So far I’ve done word search analyses on 20 series of dreams from individuals and 9 sets of dreams from large groups of people, a total of more than 18,000 dream reports. It’s too early to say anything definite about the patterns that have emerged from this data. More reports need to be gathered from a wider variety of people, and more improvements need to be made in the SDDb word search template.
Still, a few basic patterns have appeared in nearly all the collections I’ve studied. I’m calling them ur-patterns because they seem to represent deep structural elements of dream content (ur- as in “original” or “primal”). That’s my general hypothesis, anyway, and each new set of dreams is another chance to test and refine it.
Here are the ur-patterns I’ve identified so far:
- Of the five senses, sight words are used most often, smell and taste the least.
- Of the five major emotions (fear, anger, sadness, confusion, happiness), fear words are used most often.
- Of all the categories of cognitive activity, speech words are used most often.
- Of the four natural elements, water words are used most often.
- Falling words are used more often than flying words.
- There are more references to family characters than animal characters, and more to animals than to fantastic beings.
- There are more references to friendliness than physical aggression.
Looking at the KB DJ 2009-2010 series with Zeo sleep data (available at google docs), a scan for these patterns finds good but not perfect evidence for each one.

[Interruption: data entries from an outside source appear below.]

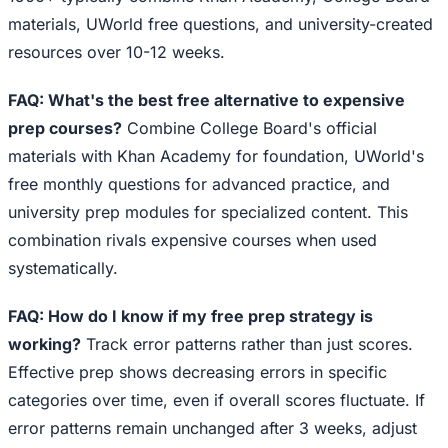
materials, UWorld free questions, and university-created
resources over 10-12 weeks.
FAQ: What's the best free alternative to expensive
prep courses?
Combine College Board's official
materials with Khan Academy for foundation, UWorld's
free monthly questions for advanced practice, and
university prep modules for specialized content. This
combination rivals expensive courses when used
systematically.
FAQ: How do I know if my free prep strategy is
working?
Track error patterns rather than just scores.
Effective prep shows decreasing errors in specific
categories over time, even if overall scores fluctuate. If
error patterns remain unchanged after 3 weeks, adjust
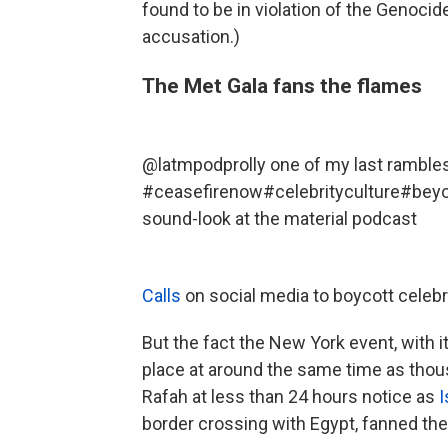
found to be in violation of the Genocid
accusation.)
The Met Gala fans the flames
@latmpod
prolly one of my last ramble
#ceasefirenow
#celebrityculture
#bey
sound-look at the material podcast
Calls
on social media to boycott celebr
But the fact the New York event, with i
place at around the same time as thou
Rafah at less than 24 hours notice as
I
border crossing with Egypt, fanned the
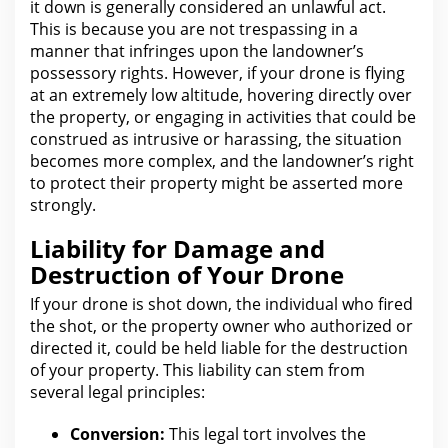
it down is generally considered an unlawful act.
This
is because you are not trespassing in a
manner that infringes upon the landowner’s
possessory rights. However, if your drone is flying
at an extremely low altitude, hovering directly over
the property, or engaging in activities that could be
construed as intrusive or harassing, the situation
becomes more complex, and
the landowner’s right
to protect their property might be asserted more
strongly.
Liability for Damage and
Destruction of Your Drone
If your drone is shot down,
the individual who
fired
the shot, or the property owner who authorized or
directed it, could be held liable for the destruction
of your property. This liability can stem
from
several legal
principles:
Conversion:
This
legal tort involves the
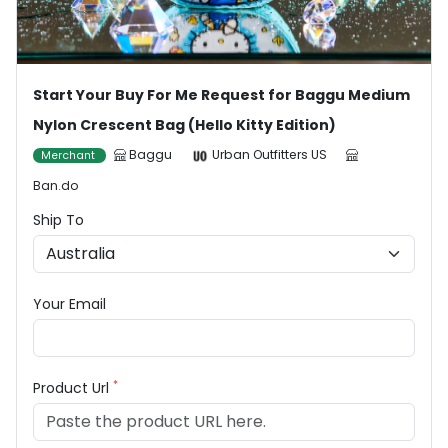
Start Your Buy For Me Request for Baggu Medium
Nylon Crescent Bag (Hello Kitty Edition)
Baggu
Urban Outfitters US
Merchant
Ban.do
Ship To
Your Email
*
Product Url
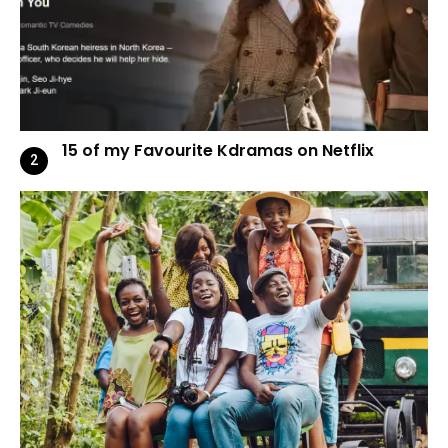
15 of my Favourite Kdramas on Netflix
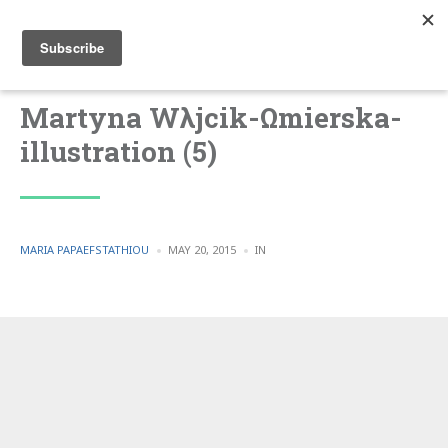
Martyna Wλjcik-Ωmierska-
illustration (5)
POSTED
POSTED
MARIA PAPAEFSTATHIOU
MAY 20, 2015
IN
BY
IN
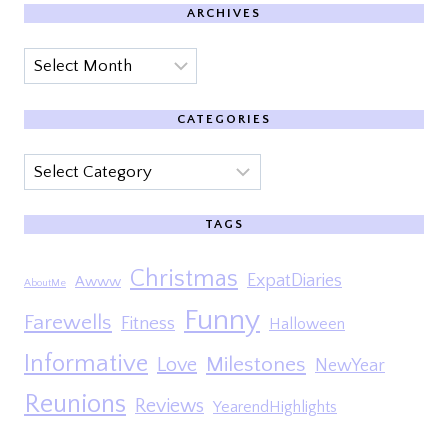
ARCHIVES
Archives
CATEGORIES
Categories
TAGS
Christmas
ExpatDiaries
Awww
AboutMe
Funny
Farewells
Fitness
Halloween
Informative
Milestones
Love
NewYear
Reunions
Reviews
YearendHighlights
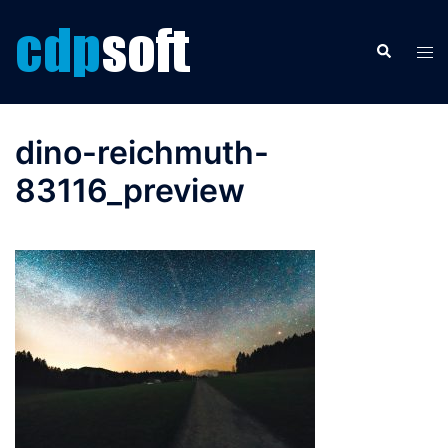
Skip
to
Search
Tog
content
men
dino-reichmuth-
83116_preview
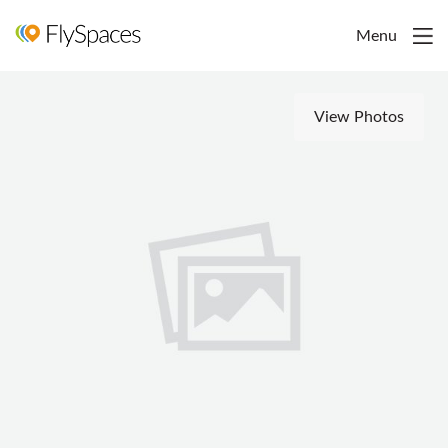
Menu
View Photos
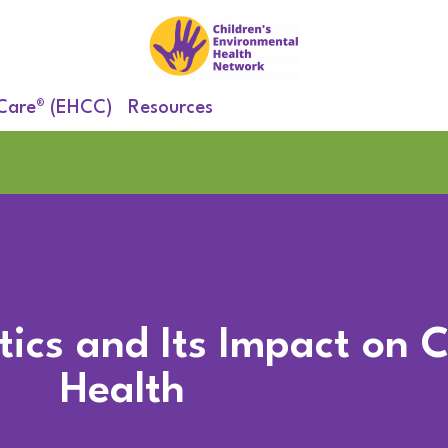
 Care® (EHCC)
Resources
ics and Its Impact on C
Health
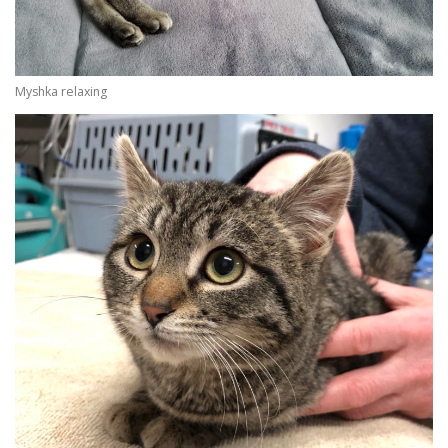
Myshka relaxing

Vision-related words are used more frequently across all the Zeo measurements, with smell and taste words almost entirely absent. Fear words are used more frequently than other emotion words. Speech words are the most used among the cognition categories, and water is the highest among the natural elements, though earth is a consistently high second. The usage of falling words is always higher than, or equal to, flying words.
The family > animals pattern > fantastic beings was not as clear-cut. Fantastic beings always had the lowest word usage, but animals were not always lower than family. When the names of the dreamer’s immediate family were added to the search for characters, the total frequency of family-related words rose higher than the usage of animal words in 15 of the 17 subgroups.
The friendliness > physical aggression pattern was not perfectly evident either. In part this is due to a “false positive” problem in the SDDb template. The word search category for physical aggression includes the word “bit,” which the dreamer used in almost 10% of all the reports as a term meaning “small amount,” not a physical bite. I’ll provide revised numbers once I’ve fixed this. For now, looking at how often the word “bit” is used in each Zeo subgroup, it appears the physical aggression frequencies will drop below the friendliness frequencies in most, but not all, subgroups.
In sum, the ur-patterns appear across virtually all the subgroups of Zeo sleep measurement. No matter what aspect of sleep was measured, the dream reports used the same basic frequencies of words in several major categories. High or low proportions of sleep did not correlate with any major change of dream content, at least at this level of analysis.
In future posts I’ll look at the few variations from these patterns (high physical aggression, animal, flying, and earth references) in relation to the dreamer’s waking life concerns, taking the possibility of metaphorical meaning into account.
I will also look at each of the five types of Zeo data and see if I can identify any particular variations that rise to the level of statistically significant correlation. If any such correlations emerge, they may guide us toward specific areas where a measurable aspect of sleep does interact with basic patterns of dream content.
Interesting! For the Zeo set, I wonder if there could be correlations to find using the Zeo sleep journal ie not specific sleep staging data but the levels of their various “sleep stealers” (stress, alcohol, caffeine, etc).
Right, so it would be possible for example to connect pre-sleep stress with certain kinds of dream content that literally or metaphorically express it.
you wouldn’t need Zeo to do that kind of thing I guess, but their sleep journal does make it easy and it’s more or less quantifiable.
And then you can see if pepperoni pizza really increases nightmares!
How difficult would it be to test personality traits vs. dream content?
I’m thinking of a paper by Mairesse et al, Using Linguistic Cues for the Automatic Recognition of Personality in Conversation and Text. (http://www.jair.org/media/2349/live-2349-3562-jair.pdf)
Maybe you could set up an on-line Big-5 personality test and gather that information when dreams are submitted? I think that would be easier than trying to discover the dreamer’s waking life concerns.
Thanks, Paul, that’s a great suggestion. I’ll study the Mairesse paper and think about how its method could be applied to the study of dreams.
Good work! I also recently processed 4,000 publicly available dreams to improve Lightened Dream’s dream-sign builder, and believe I have found the most common and useful dream sign: doors.
Since then I have been advising my students to stick a note to perform a reality check on one of their doors. And to try and make a habit of pulling or pushing doors in the wrong direction before opening them.